Lors de ce congrès, les départements entendent bien "démontrer le rôle joué par nos territoires dans un contexte financier aussi compliqué", affirme Christophe Ramond, président du département du Tarn. Ils espèrent aussi pouvoir accueillir le Premier ministre – ancien président de département - pour le convaincre du caractère inextricable de la situation des départements, du fait d'un "effet ciseaux massif". 

Entre 50 et 60 départements en "grande difficulté" en 2025 

Les départements ont fait les comptes : les dépenses qui leur sont "imposées par l'État" ont été alourdies de 5,5 milliards d'euros entre 2022 et 2024 (ce qui comprend les revalorisations du revenu de solidarité active, les augmentations salariales dont la hausse du point d'indice), puis de nouveau de 597 millions d'euros en 2025 (127 millions de revalorisation du RSA, 300 millions de hausse des cotisations CNRACL, 170 millions d'euros correspondant à la prise en charge pour moitié de l'extension du Ségur). 

Face à cela, "un effondrement des recettes" estimé à une perte de plus de 8 milliards d'euros entre 2022 et 2024 (dont une chute des DMTO, droits de mutation à titre onéreux, de près de 5 milliards) et prolongé par les mesures de 2025 (dont 220 millions d'euros de contribution des départements au Dilico, dispositif de lissage conjoncturel des recettes fiscales des collectivités, et une perte de 626 millions d'euros liée au gel de la TVA).

S'ajoute le poids des dépenses sociales (sur lesquelles les départements ont une faible marge de manœuvre) qui serait passé de 54% des budgets départements, il y a dix ans, à près de 70% aujourd'hui. "Donc il reste 30%. 30% pour l'investissement, les collèges, l'entretien de nos routes, etc.", s'offusque le président de DF.

"Le résultat", ce sont "entre 50 et 60" départements qui vont "se situer dans des zones de grande difficulté", alors que c'était le cas pour 14 départements il y a deux ans, alerte François Sauvadet. "On est au bout du chemin", affirme-t-il, ajoutant que ces données ne font plus débat et que la Cour des comptes a confirmé cet été "la dégradation extrêmement rapide des finances départementales" (voir notre article). "Tous les profils" de départements seraient touchés, y compris ceux qui étaient il y a peu qualifiés de "riches" – ces derniers subissant la chute brutale de leurs DMTO mais aussi l'impact de leur contribution à la péréquation entre départements, selon le président de DF. 

Après un courrier de DF adressé aux parlementaires, plusieurs amendements au projet de loi de finances (PLF) pour 2026 ont été déposés par des députés de différents groupes, afin que l'État abonde le fonds de sauvegarde pour les départements en difficulté à hauteur de 600 millions d'euros. 

Une baisse de 10% des investissements en 2025

Et le PLF prévoit dans sa version initiale une perte de recettes supplémentaires de 575 millions d'euros (dont 310 millions de contribution des départements au Dilico et 265 millions d'impact de la mesure "écrêtement de la TVA") pour 2026, indique DF dans une note sur les perspectives financières des départements. "Une certitude : la situation des départements ne leur permet pas de subir de nouvelles ponctions", selon l'association.

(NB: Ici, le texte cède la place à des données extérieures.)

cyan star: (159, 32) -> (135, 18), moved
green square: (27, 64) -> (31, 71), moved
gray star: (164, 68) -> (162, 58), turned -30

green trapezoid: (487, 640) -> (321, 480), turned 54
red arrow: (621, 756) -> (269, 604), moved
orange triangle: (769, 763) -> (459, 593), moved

L'heure serait bien davantage à prévoir "un soutien massif" aux départements les plus en difficulté "pour éviter les cessations de paiement". 

"Les conséquences concrètes, on commence à les voir. Ce sont les Français qui vont les supporter", avertit François Sauvadet, qui parle d'une baisse de 10% des investissements enregistrée cette année. Cela au détriment de l'entretien des routes, des collèges (report ou abandon de projets de construction), des services départementaux d'incendie et de secours (Sdis), du soutien aux investissements des communes. L'élu évoque encore les "révisions de politiques qui sont pourtant très utiles au lien social" avec la baisse des subventions attribuées aux associations culturelles et sportives.

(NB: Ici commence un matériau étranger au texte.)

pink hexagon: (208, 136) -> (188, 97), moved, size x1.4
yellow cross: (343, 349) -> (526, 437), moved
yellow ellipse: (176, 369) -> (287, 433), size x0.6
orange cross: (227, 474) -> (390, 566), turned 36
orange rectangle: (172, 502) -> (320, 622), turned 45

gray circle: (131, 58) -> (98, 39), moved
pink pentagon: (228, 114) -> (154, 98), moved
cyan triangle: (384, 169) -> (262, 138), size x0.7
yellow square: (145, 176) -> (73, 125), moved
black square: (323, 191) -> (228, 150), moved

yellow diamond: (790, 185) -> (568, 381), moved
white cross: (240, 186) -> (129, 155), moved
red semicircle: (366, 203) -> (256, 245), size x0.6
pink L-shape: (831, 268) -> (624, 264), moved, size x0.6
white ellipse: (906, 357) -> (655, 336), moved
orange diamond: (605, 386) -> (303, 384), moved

Allocations de solidarité : oui à l'"effort partagé" avec l'État, non à la renationalisation

L'inquiétude porte enfin sur l'envolée des budgets consacrés aux politiques sociales, en particulier du fait du vieillissement de la population, de la situation de la jeunesse – 2% de jeunes protégés, un "drame" sur lequel "il faut que la société arrête de détourner le regard", pour François Sauvadet – et des politiques du handicap. "On ne peut plus faire face, on ne peut pas se substituer à une solidarité qui d'évidence est nationale avec une mise en œuvre départementale", insiste le président de DF, qui demande dès 2026 un financement paritaire (50% État, 50% départements) des allocations individuelles de solidarité (AIS : RSA, PCH et APA). Le reste à charge des départements représenterait en 2025 61% de la dépense consacrée aux AIS (14 milliards d'euros, pour une dépense totale de l'ordre de 23 milliards). Quant à la protection de l'enfance, sujet le plus "lancinant" selon le président de DF, la contribution spécifique de l'État correspond à 3% des 11 milliards d'euros assumés par les départements. 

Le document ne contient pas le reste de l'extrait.